The point of the RFP, then, should be to figure out if the CMS fits your environment and your world view. RFP’s should be focused on weeding out solutions that won’t work for you based on things like architecture (platform, language, and other “enterprise footprint” dependencies), licensing model and cost, company viability/stability, support options, and ease of customization. You ought to be able to do that in 10 questions or less. And, really, you ought to be able to answer those questions on your own by looking at the vendor’s web site. Once you’ve used those to create a short list, then it’s time to have real conversations between yourself, the vendor, and your integrator and start working out bake-off logistics.

Anything more complicated than this is a colossal waste of everyone’s time. I recently saw a company issue an RFP to about 15 different CMS vendors running the gamut from the usual “leading” closed-source vendors to a couple of open source players to mid-market players to services firms pitching custom solutions. Such a diverse field is a huge red flag and an indicator that either the client really doesn’t know what they are looking for or they don’t understand the market. Analysts, services firms, and online communities can help in either case, but only if the client (and the client’s purchasing department) lets them.
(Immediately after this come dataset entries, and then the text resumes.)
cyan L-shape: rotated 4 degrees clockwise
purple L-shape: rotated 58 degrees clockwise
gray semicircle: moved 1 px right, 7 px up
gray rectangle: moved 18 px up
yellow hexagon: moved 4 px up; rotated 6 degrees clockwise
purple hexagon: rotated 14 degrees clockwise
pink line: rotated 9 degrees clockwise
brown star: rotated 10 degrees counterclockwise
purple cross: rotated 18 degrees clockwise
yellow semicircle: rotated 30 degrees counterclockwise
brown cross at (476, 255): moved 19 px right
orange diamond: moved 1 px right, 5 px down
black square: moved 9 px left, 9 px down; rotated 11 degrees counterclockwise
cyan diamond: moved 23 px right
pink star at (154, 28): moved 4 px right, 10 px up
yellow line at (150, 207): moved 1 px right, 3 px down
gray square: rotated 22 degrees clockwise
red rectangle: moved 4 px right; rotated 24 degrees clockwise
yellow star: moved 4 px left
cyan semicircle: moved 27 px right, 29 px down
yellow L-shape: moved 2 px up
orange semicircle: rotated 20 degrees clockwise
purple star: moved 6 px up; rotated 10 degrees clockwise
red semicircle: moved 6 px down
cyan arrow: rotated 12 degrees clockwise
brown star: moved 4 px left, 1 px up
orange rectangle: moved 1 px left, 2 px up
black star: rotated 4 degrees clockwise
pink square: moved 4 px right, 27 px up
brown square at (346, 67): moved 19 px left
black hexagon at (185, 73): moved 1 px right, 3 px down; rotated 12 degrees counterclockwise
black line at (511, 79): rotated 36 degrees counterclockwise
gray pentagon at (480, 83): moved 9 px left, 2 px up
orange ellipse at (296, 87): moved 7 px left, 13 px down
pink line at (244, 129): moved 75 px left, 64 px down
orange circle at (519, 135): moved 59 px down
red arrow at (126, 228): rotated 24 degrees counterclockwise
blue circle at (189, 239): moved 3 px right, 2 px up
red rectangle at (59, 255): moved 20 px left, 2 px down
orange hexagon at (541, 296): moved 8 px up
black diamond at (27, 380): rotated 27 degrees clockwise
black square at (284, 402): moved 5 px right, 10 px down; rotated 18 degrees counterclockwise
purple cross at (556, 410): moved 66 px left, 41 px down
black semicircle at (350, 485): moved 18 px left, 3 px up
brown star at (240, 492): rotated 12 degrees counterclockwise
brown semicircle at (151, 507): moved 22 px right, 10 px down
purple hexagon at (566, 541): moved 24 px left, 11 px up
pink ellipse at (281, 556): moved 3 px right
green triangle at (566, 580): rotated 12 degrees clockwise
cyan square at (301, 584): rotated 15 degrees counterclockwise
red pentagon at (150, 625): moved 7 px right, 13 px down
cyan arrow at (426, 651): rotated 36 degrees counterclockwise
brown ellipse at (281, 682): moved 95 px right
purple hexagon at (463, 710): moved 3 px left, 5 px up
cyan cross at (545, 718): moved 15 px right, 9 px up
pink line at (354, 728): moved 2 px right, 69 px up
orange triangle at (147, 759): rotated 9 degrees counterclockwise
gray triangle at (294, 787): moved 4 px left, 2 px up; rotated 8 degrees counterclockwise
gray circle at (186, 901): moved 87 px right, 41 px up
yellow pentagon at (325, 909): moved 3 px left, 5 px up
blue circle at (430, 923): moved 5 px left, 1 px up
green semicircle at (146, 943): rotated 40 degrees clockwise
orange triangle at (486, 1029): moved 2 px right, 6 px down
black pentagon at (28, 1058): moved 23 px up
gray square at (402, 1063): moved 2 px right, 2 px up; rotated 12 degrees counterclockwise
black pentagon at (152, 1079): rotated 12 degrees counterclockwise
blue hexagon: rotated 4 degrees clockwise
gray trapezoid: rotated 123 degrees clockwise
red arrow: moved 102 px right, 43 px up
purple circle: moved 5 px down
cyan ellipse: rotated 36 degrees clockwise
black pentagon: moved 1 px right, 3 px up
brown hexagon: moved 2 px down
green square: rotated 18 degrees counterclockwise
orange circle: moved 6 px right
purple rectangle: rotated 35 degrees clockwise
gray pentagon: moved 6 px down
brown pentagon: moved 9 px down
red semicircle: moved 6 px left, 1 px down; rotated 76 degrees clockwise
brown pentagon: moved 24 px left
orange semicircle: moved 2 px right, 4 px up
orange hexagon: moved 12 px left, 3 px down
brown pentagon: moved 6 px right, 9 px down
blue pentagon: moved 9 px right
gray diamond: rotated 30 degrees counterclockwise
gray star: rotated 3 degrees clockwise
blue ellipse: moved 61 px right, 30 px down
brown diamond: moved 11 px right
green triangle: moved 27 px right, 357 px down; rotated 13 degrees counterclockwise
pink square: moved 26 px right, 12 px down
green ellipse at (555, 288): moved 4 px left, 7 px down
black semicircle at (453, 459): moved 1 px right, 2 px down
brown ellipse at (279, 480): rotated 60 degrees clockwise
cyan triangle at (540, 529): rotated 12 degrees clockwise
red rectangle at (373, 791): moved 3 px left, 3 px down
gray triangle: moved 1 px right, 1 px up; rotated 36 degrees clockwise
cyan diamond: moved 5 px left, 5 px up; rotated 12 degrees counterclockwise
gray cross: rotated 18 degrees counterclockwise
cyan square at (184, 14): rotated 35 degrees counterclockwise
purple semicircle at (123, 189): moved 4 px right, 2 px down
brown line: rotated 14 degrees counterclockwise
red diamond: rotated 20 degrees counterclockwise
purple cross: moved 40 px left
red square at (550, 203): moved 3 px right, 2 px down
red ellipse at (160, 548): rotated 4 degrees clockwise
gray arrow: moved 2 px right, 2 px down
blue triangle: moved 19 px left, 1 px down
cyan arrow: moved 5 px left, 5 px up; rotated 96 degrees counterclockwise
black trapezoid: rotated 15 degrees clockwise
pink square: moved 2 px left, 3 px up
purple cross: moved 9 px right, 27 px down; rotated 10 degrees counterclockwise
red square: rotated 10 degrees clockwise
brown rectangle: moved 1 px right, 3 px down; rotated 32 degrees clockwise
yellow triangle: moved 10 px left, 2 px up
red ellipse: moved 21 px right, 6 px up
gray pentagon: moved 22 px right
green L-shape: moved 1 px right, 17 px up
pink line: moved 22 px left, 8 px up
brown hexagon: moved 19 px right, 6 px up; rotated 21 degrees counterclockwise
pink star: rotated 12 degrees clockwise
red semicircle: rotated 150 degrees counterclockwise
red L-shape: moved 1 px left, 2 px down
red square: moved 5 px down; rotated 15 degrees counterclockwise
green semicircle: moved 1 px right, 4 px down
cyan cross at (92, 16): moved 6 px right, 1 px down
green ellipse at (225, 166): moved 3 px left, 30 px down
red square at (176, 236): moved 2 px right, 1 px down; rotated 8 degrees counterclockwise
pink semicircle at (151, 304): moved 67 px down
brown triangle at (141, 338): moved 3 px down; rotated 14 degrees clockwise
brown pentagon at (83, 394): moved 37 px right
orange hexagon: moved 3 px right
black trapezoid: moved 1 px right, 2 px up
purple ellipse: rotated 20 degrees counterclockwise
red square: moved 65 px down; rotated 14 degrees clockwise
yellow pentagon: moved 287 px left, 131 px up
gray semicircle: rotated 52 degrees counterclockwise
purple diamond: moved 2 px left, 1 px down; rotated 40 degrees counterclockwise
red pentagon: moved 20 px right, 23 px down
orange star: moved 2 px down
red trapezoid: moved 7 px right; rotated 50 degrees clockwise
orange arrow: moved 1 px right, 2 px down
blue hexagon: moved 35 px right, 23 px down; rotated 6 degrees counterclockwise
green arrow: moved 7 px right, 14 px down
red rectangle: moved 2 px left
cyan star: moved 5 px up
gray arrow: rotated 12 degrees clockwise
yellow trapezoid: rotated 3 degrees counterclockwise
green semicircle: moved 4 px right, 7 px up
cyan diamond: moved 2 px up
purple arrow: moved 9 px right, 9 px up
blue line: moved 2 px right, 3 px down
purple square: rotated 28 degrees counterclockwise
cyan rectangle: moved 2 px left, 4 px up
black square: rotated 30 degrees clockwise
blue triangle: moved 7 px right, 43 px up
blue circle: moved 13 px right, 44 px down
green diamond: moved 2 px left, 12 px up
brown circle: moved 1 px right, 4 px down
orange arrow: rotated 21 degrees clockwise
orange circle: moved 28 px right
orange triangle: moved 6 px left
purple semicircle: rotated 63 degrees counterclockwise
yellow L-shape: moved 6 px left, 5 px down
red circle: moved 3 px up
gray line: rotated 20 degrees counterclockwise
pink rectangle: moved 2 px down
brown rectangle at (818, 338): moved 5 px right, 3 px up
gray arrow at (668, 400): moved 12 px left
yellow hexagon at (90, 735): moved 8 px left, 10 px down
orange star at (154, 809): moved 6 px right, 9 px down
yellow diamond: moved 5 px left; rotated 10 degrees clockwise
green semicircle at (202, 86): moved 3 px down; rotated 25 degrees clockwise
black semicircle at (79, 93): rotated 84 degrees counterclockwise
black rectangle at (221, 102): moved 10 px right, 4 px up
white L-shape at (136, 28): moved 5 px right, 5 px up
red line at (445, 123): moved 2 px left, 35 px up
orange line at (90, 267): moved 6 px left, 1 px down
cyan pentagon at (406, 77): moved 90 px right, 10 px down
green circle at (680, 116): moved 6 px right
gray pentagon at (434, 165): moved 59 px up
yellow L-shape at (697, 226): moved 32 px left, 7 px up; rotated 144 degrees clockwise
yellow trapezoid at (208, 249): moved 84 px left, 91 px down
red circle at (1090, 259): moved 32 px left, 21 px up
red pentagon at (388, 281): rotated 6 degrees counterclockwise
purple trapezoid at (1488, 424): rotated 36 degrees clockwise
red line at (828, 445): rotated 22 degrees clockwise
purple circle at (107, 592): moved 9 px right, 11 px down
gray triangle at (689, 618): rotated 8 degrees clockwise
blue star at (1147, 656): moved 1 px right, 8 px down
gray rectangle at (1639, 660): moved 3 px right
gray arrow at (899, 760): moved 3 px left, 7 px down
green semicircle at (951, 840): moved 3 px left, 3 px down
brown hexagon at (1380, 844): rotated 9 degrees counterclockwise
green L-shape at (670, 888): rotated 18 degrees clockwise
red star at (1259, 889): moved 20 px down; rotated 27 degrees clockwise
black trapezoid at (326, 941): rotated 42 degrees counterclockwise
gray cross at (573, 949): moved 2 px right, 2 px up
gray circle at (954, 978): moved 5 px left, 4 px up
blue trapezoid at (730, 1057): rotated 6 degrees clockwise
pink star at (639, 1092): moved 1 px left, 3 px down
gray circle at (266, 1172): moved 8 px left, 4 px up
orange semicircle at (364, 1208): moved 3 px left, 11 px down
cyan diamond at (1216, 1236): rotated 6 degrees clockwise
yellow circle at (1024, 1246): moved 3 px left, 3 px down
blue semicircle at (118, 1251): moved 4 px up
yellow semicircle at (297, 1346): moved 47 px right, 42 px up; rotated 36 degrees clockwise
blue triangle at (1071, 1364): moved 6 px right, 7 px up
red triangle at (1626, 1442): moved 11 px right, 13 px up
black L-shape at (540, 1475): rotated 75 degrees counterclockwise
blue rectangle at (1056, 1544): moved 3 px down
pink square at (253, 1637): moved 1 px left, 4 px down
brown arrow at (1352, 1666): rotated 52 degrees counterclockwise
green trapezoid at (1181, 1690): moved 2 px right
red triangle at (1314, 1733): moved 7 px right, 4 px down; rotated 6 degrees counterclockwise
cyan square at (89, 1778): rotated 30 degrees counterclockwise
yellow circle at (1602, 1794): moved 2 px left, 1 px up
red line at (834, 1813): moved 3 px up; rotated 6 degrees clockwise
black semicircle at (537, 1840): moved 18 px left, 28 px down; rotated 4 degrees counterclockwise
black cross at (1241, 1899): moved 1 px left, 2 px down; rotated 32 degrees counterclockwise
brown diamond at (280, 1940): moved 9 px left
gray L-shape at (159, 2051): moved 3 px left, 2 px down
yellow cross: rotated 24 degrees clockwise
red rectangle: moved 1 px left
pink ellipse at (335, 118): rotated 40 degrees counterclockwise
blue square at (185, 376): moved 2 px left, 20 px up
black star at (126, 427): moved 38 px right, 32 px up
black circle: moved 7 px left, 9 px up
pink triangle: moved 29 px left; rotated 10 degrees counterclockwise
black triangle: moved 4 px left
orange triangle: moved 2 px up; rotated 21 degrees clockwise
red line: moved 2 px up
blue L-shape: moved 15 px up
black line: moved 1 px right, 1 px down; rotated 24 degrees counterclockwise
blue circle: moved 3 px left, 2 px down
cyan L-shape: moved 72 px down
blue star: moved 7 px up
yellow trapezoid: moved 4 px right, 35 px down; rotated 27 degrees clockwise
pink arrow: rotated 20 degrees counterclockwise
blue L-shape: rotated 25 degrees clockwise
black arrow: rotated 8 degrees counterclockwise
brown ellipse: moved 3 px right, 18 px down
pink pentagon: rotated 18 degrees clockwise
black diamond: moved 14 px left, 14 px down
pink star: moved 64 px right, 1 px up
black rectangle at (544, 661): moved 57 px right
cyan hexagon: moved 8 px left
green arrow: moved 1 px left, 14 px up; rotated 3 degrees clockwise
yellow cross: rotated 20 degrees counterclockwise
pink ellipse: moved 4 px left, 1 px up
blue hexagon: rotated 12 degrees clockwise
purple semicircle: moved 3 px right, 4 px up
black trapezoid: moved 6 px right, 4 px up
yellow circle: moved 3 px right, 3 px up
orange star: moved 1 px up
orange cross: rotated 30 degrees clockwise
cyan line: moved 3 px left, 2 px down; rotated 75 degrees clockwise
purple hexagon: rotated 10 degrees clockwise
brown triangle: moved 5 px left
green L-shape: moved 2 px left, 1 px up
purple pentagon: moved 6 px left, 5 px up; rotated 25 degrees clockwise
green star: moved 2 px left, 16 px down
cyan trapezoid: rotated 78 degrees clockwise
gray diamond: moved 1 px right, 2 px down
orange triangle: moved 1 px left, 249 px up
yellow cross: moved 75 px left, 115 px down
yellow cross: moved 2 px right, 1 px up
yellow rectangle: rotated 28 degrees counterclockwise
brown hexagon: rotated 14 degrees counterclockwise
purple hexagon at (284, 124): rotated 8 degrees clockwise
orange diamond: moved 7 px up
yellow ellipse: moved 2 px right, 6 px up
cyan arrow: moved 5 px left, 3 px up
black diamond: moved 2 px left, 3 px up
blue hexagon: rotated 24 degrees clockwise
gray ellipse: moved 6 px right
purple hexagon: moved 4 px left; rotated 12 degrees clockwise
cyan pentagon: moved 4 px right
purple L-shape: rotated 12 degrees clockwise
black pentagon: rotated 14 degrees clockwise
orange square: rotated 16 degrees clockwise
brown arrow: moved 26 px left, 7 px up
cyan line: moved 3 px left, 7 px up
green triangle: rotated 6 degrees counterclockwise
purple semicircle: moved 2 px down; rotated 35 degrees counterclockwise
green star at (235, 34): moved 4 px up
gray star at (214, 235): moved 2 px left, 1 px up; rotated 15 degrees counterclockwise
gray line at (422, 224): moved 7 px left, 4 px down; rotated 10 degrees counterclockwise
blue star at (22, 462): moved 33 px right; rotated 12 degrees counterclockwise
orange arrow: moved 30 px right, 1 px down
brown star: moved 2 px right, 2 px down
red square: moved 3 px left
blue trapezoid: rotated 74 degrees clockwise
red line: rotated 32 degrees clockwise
The other painful thing about this particular RFP was that it was well over 200 questions with the majority of those being around unimaginable minutiae. I’ll bet the first 10 to 20 questions could have been used to eliminate 2/3 of the field from consideration.

Rather than reacting to lackluster RFP responses by adding more questions, diving into microscopic detail, or tweaking the format, consider whether a shorter RFP focused on narrowing the field based only on the most critical fundamental requirements followed by a bake-off with two or three vendors wouldn’t be more effective. My hunch is that in most cases, it will lead to a higher quality decision in a shorter amount of time.